### MATERIAL PROVIDED:

####

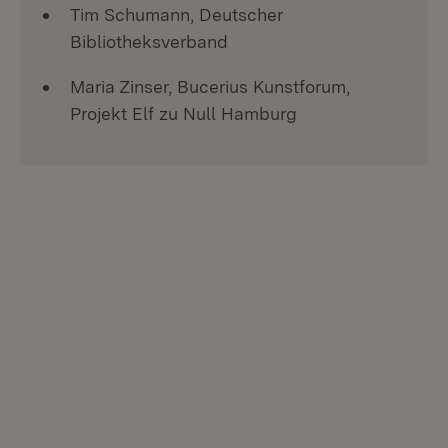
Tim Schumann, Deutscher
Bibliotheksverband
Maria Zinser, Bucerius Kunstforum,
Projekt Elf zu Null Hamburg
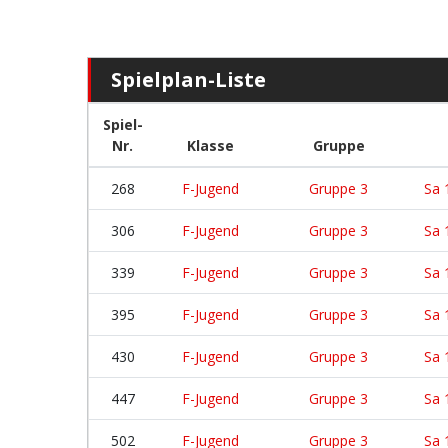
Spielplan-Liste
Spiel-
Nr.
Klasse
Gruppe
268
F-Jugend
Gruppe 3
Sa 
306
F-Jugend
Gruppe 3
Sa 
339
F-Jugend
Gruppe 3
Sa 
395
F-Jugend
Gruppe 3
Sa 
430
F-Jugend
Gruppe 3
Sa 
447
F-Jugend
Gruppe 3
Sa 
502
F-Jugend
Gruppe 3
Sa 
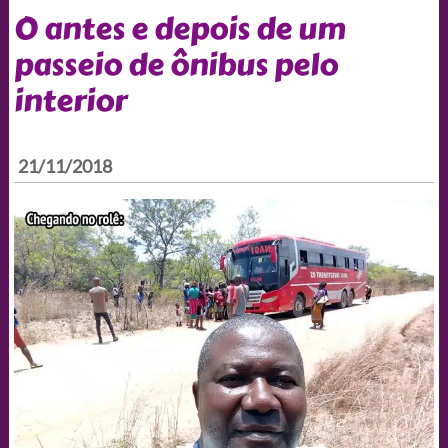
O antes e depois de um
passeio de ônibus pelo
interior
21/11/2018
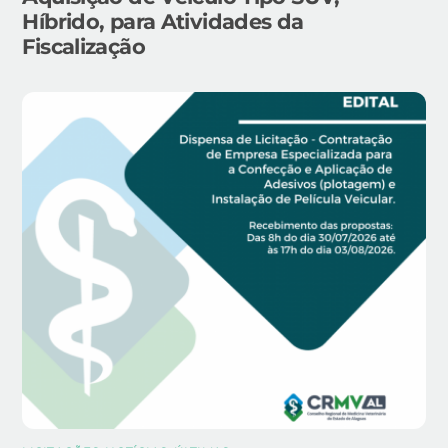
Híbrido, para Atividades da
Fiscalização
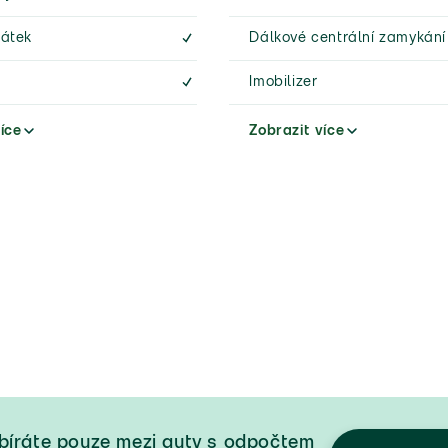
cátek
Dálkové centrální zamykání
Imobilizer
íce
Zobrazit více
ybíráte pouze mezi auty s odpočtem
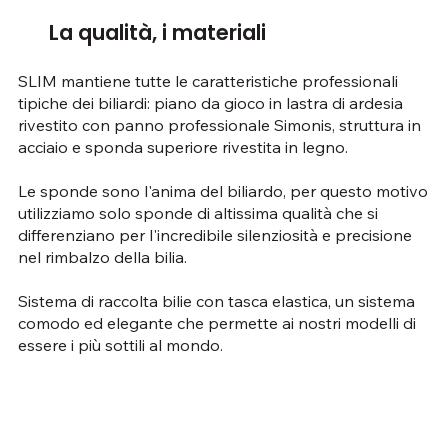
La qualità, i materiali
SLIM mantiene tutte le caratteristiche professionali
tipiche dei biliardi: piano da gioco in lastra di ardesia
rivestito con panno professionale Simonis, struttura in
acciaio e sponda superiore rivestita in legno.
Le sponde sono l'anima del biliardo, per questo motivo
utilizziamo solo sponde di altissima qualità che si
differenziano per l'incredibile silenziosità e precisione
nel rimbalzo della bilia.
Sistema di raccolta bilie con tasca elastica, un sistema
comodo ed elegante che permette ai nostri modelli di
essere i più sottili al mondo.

####

The word "qualità" appears in some lines of the data; state how many such lines there are, and nothing further.

2